1 июля мы отправились с Рижского вокзала в направлении на Ржев, оттуда повернули на Вязьму, а далее на грузовиках, которые нам выделил местный военный комендант, поехали по шоссе Москва — Минск на запад до деревни Издешково, что на берегу Днепра. Мы высадились около местного кладбища, где я и устроил свою временную штаб-квартиру. Над нами пролетали немецкие самолеты, но первое время не бомбили. (Тут же возник анекдот: “Внизу смерть, наверху смерть, а между ними рота Лопатникова”.) Я был одет в солдатскую шинель, которую мне дал Макс, и вообще воображал себя настоящим воякой. Разговаривая с бойцами роты, требовал обращения на “вы”. Когда кто-то из Большого отказался встать по моему приказанию, возник конфликт, но я, при поддержке ребят из школы, добился своего.
Командиром батальона был орденоносец, участник боев на Хасане — фамилию его я забыл.

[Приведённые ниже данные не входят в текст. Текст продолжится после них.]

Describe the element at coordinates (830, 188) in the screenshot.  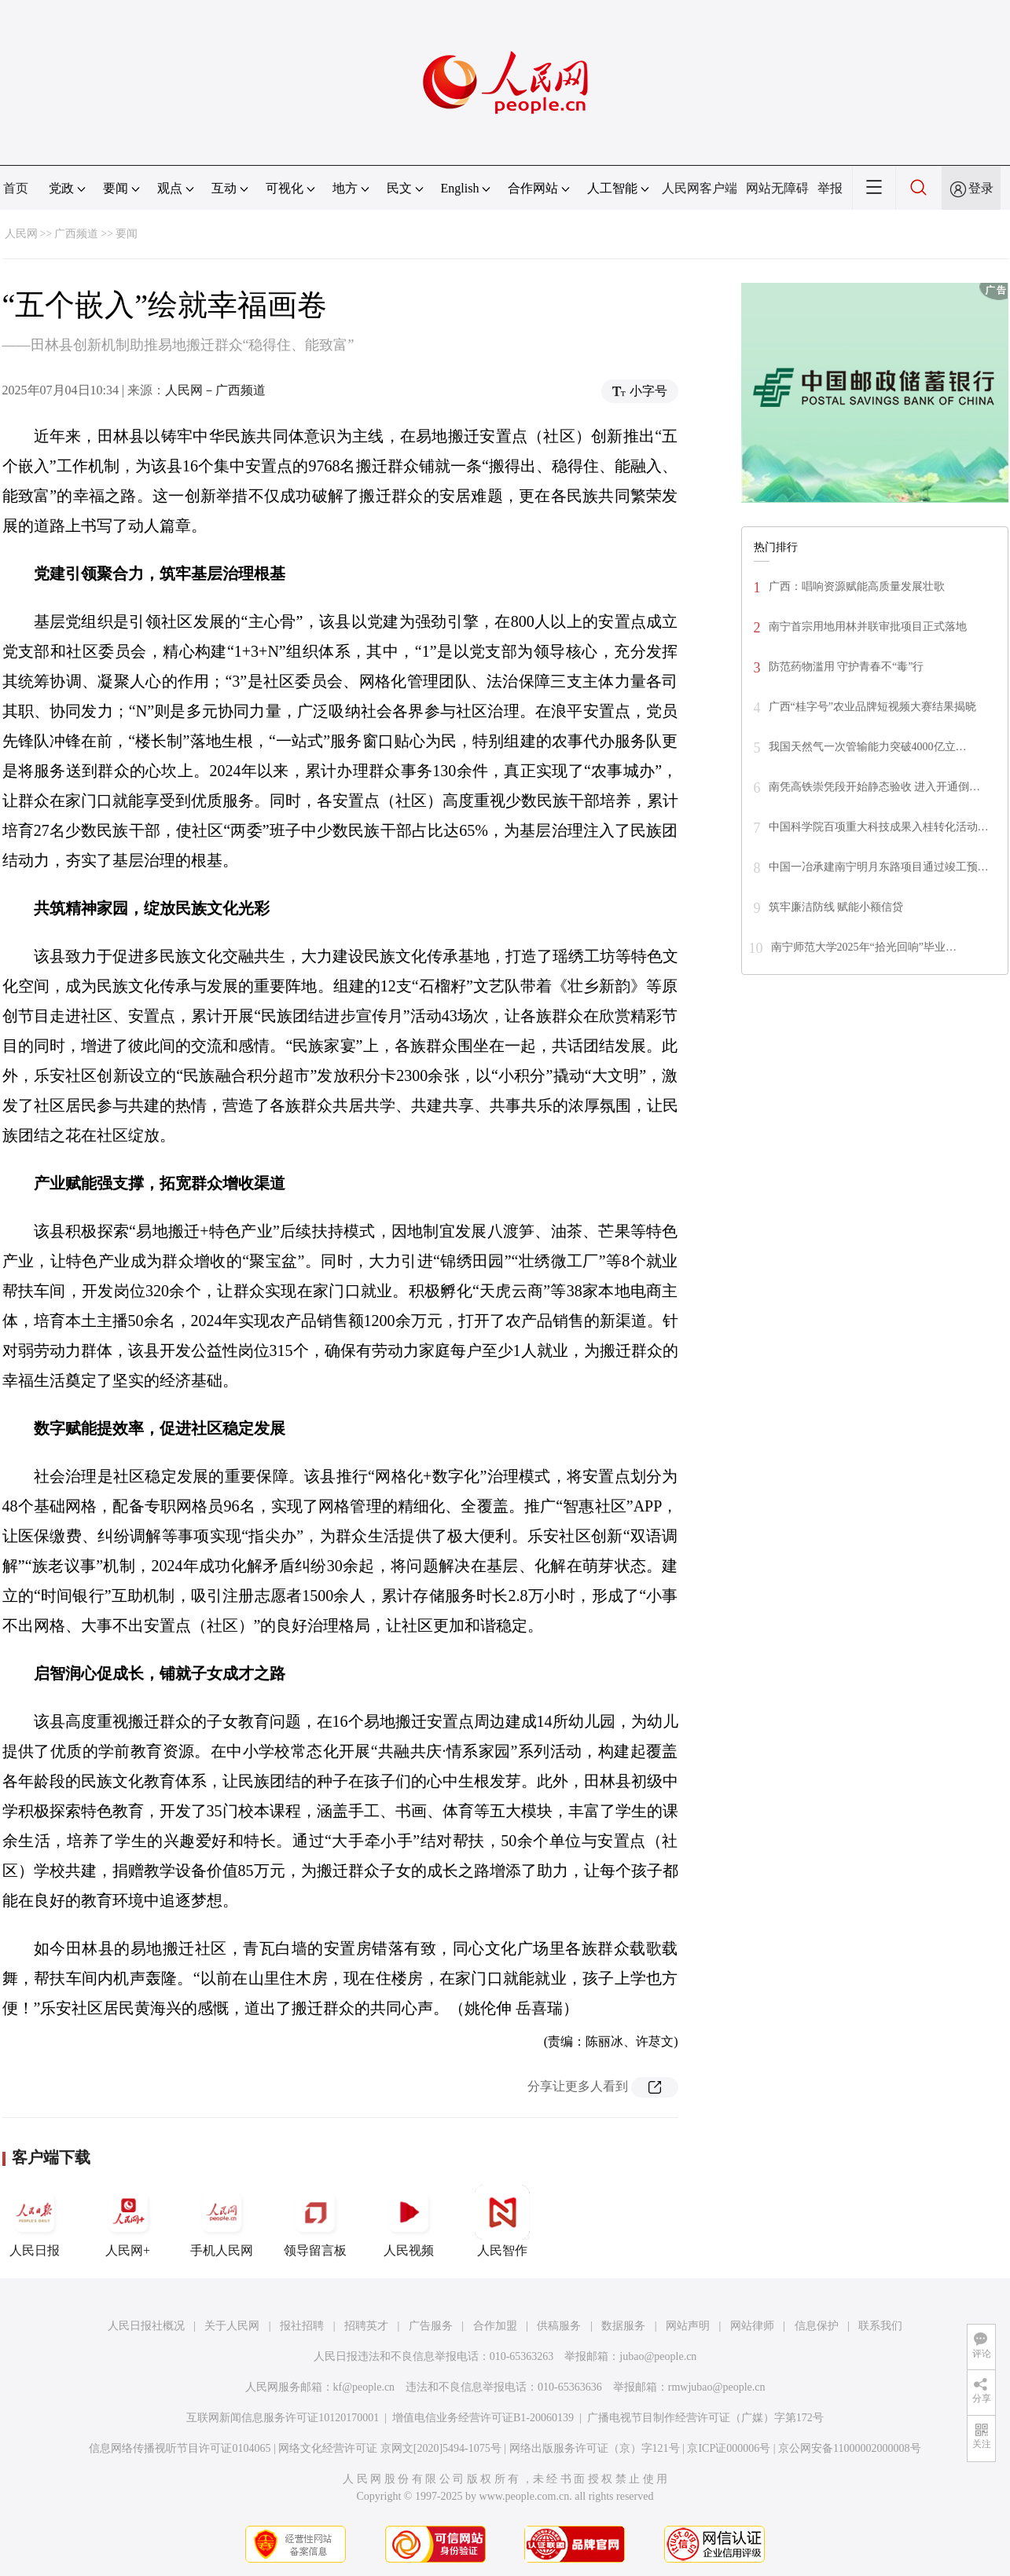
I see `举报` at that location.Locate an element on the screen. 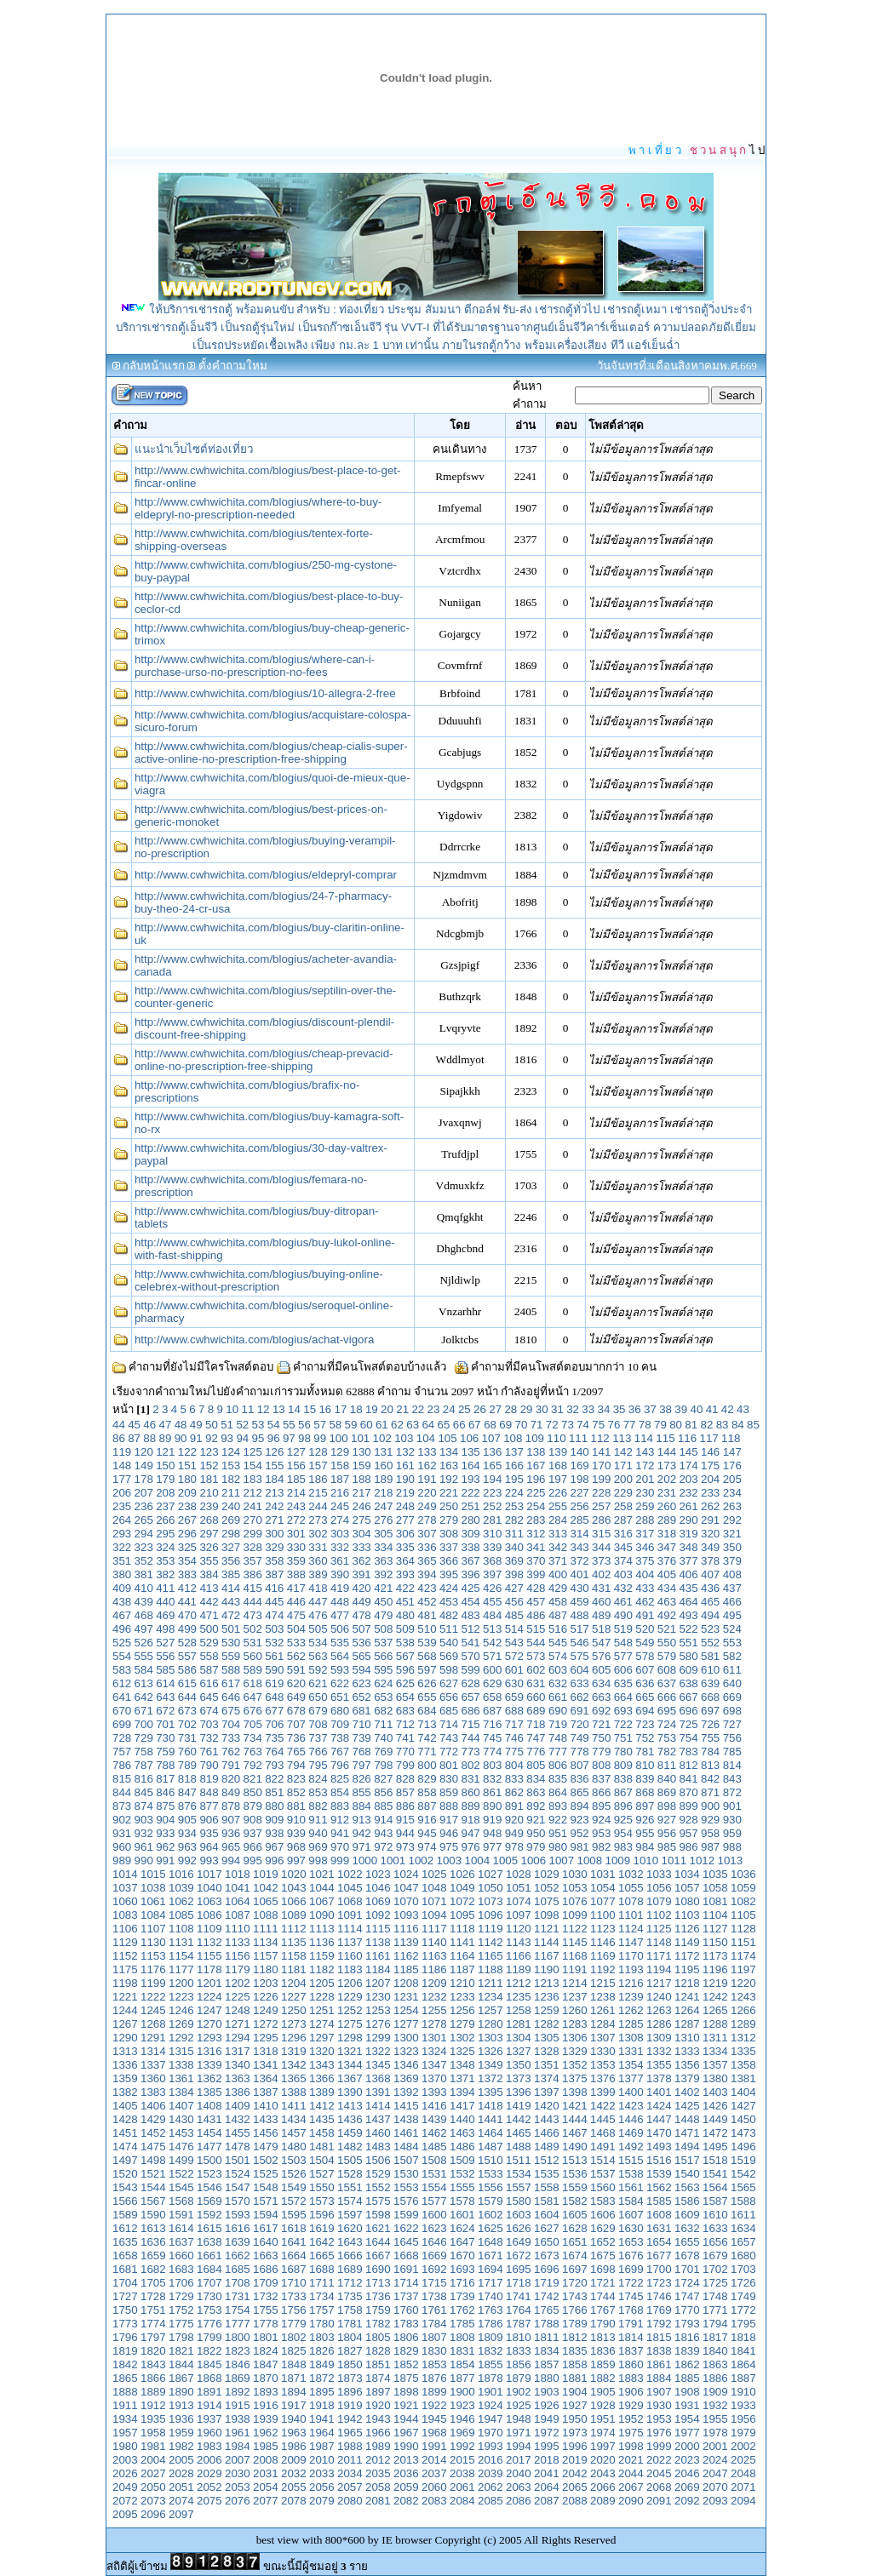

Он требовал высокого воинского порядка и дисциплины, и мне это нравилось.
Переночевав на кладбище, с раннего утра взяли лопаты и пошли к берегу Днепра, где военные определили нашу задачу. Требовалось выкопать участок (от сих до сих) противотанкового рва. Он был глубиной, кажется, метров в семь. Были проделаны три или даже четыре ступени, по которым мы перебрасывали лопатами землю снизу вверх. Стояла жара, хотелось пить. Но все работали без устали. Мне почему-то особенно запомнилась колоритная фигура Виктора Авербаха (он был сыном расстрелянного председателя Союза писателей СССР и внуком ближайшего друга Ленина В. Бонч-Бруевича; впоследствии дед усыновил Виктора и дал ему свою фамилию. Профессора-физика Виктора Бонч-Бруевича, наверное, помнят в МГУ). На голову он надел носовой платок с четырьмя узлами на углах. Худой, высокий, в толстых очках на длинном горбатом носу, он выглядел довольно комично. Но работал истово, до изнеможения. На солнце сверкала огненно-рыжая копна волос Горы Возлинского, художника школьной стенгазеты, которую я в свое время редактировал (сейчас он инвалид Великой Отечественной войны, заслуженный художник Российской Федерации, мы с ним продолжаем дружить). Работая лопатой, нескончаемо балагурил чудесный парень, мой одноклассник Володя Черняйкин (впоследствии — заместитель директора известного автомоторного института — НАМИ, ныне покойный)… Я тоже копал, но не все время — отрывался на заседания штаба батальона, организацию питания и тому подобные дела. Так что в каком-то смысле мне было легче, чем другим.
Удалось устроить роту на ночлег в каких-то сараях с сеном. Копали с утра до вечера. Ров обретал нужный профиль. Все бы хорошо, но вдруг несколько немецких самолетов начали бомбить мост через Днепр, примерно в полукилометре от того места, где мы работали. Мы поняли, что и нам несдобровать. Это было ночью, разрывы освещали деревню. Рядом с нами появилась какая-то военная часть, красноармейцы устанавливали зенитные орудия, копали траншеи и окопы. Днем батальон продолжал копать свой ров прежним темпом, уйдя от моста еще на несколько сот метров.